US 12,153,651 B2
Deep gradient activation map model refinement
Oren Barkan, Rishon Lezion (IL); Omri Armstrong, Raanana (IL); Amir Hertz, Tel Aviv (IL); Avi Caciularu, Tel-Aviv (IL); Ori Katz, Tel-Aviv (IL); Itzik Malkiel, Givaatayim (IL); Noam Koenigstein, Tel-Aviv (IL); and Nir Nice, Salit (IL)
Assigned to Microsoft Technology Licensing, LLC, Redmond, WA (US)
Filed by Microsoft Technology Licensing, LLC, Redmond, WA (US)
Filed on Oct. 29, 2021, as Appl. No. 17/452,961.
Prior Publication US 2023/0137744 A1, May 4, 2023
Int. Cl. G06F 18/21 (2023.01); G06F 18/213 (2023.01); G06N 3/08 (2023.01); G06V 10/46 (2022.01)

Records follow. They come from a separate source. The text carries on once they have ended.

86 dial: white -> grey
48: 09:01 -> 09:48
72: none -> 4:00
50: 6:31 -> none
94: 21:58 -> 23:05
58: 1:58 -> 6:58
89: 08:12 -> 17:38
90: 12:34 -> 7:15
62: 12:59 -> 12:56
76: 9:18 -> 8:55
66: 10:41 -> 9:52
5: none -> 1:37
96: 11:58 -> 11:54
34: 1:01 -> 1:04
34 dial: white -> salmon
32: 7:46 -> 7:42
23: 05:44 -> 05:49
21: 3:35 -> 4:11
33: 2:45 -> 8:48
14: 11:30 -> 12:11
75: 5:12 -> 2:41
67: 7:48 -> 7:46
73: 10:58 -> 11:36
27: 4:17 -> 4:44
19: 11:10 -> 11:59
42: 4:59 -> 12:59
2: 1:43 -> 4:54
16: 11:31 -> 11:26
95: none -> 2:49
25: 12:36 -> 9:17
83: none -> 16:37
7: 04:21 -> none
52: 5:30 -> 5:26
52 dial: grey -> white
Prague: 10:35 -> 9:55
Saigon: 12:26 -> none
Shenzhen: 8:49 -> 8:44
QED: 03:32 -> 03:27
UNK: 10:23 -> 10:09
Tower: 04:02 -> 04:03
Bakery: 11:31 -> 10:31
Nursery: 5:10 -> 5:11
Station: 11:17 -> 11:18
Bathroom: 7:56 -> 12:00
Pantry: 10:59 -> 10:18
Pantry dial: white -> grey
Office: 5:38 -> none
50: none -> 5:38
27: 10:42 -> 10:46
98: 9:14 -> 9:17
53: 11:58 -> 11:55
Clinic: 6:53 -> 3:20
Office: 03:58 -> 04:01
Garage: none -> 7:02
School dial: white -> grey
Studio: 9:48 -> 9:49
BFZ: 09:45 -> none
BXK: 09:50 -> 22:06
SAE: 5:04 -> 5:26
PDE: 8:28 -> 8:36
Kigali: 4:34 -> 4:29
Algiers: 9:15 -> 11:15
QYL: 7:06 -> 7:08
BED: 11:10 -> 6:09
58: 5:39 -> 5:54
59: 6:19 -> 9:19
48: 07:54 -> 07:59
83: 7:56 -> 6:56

CPC G06F 18/217 (2023.01) [G06F 18/213 (2023.01); G06N 3/08 (2013.01); G06V 10/462 (2022.01)] 17 Claims
OG exemplary drawing
 
1. A computing processor-based method of generating an aggregate saliency map using a convolutional neural network model, wherein the convolutional neural network model includes multiple encoding layers, the computing processor-based method comprising:
receiving convolutional activation maps of the convolutional neural network model into a saliency map generator, the convolutional activation maps being generated by the convolutional neural network model while computing one or more prediction scores based on unlabeled input data, each convolutional activation map corresponding to one of the multiple encoding layers;
generating, in the saliency map generator, a layer-dependent saliency map for each encoding layer of the unlabeled input data, each layer-dependent saliency map being based on a summation of element-wise products of the convolutional activation maps and their corresponding gradients;
combining the layer-dependent saliency maps into the aggregate saliency map indicating relative contributions of individual components of the unlabeled input data to the one or more prediction scores computed by the convolutional neural network model on the unlabeled input data; and
refining the convolutional neural network model based on the aggregate saliency map for the unlabeled input data.